Le législateur national avait opéré en 2010 un changement majeur dans l’architecture de contrôle de notre secteur financier. En passant d’un modèle de contrôle intégré vers le modèle bipolaire dit « Twin Peaks », le législateur a séparé le contrôle visant d’une part à préserver la stabilité macro- et microéconomique du système financier (attribué à la BNB), et d’autre part la surveillance des marchés et le contrôle du respect des règles de conduite applicables aux intermédiaires financiers (attribué à la FSMA).

Dans une récente évolution de ce système bipolaire (lois des 30 et 31 juillet 2013 visant à renforcer la protection des utilisateurs de produits et services financiers ainsi que les compétences de l’Autorité des services et marchés financiers), la FSMA a vu ses pouvoirs de contrôle s’accroître. Nous en citerons trois.

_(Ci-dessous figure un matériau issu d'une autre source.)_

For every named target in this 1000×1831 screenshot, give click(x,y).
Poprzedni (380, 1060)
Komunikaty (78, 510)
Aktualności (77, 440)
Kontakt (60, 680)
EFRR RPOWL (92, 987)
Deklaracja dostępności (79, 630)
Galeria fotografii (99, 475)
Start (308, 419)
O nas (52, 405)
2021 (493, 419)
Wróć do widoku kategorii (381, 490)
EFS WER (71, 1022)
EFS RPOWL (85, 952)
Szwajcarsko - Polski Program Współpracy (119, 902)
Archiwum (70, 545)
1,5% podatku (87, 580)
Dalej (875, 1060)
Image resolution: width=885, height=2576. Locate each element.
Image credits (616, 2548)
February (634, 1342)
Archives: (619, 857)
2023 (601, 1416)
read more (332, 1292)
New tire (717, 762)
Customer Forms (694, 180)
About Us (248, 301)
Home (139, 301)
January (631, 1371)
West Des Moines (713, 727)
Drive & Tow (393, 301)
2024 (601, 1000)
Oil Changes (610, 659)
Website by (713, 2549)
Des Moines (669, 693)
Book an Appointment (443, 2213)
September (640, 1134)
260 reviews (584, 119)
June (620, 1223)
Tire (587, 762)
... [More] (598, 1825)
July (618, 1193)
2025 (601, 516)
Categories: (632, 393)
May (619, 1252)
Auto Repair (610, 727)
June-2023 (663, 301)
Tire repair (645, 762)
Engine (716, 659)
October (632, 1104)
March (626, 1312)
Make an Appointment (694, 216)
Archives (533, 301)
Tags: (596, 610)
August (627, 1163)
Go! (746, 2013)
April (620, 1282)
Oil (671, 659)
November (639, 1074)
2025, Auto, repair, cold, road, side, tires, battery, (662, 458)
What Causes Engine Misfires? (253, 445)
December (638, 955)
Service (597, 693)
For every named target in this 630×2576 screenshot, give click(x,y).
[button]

La FSMA dispose désormais de nombreuses nouvelles mesures répressives telles que des amendes administratives ou des astreintes lui permettant ainsi de lutter plus efficacement contre les infractions à la législation financière dont elle est chargée d’assurer le respect. La FSMA devrait ainsi être en mesure de réagir de manière plus proportionnée aux infractions qu’elle constate. Ainsi, une infraction commise à une législation dont la FSMA assure le respect ne devra pas forcément être sanctionnée par le retrait de l’agrément ou de l’inscription mais pourrait faire l’objet d’une sanction mieux adaptée, comme par exemple une amende administrative.

La FSMA voit également ses compétences renforcées pour assurer de manière plus efficace la protection du public confronté à une offre de produits ou de services financiers par des personnes qui ne disposent pas de l’agrément requis. La FSMA est à présent investie de pouvoirs lui permettant d’accomplir des actes d’investigation plus concrets et peut également publier davantage d’informations pertinentes dans ses mises en garde diffusées au grand public.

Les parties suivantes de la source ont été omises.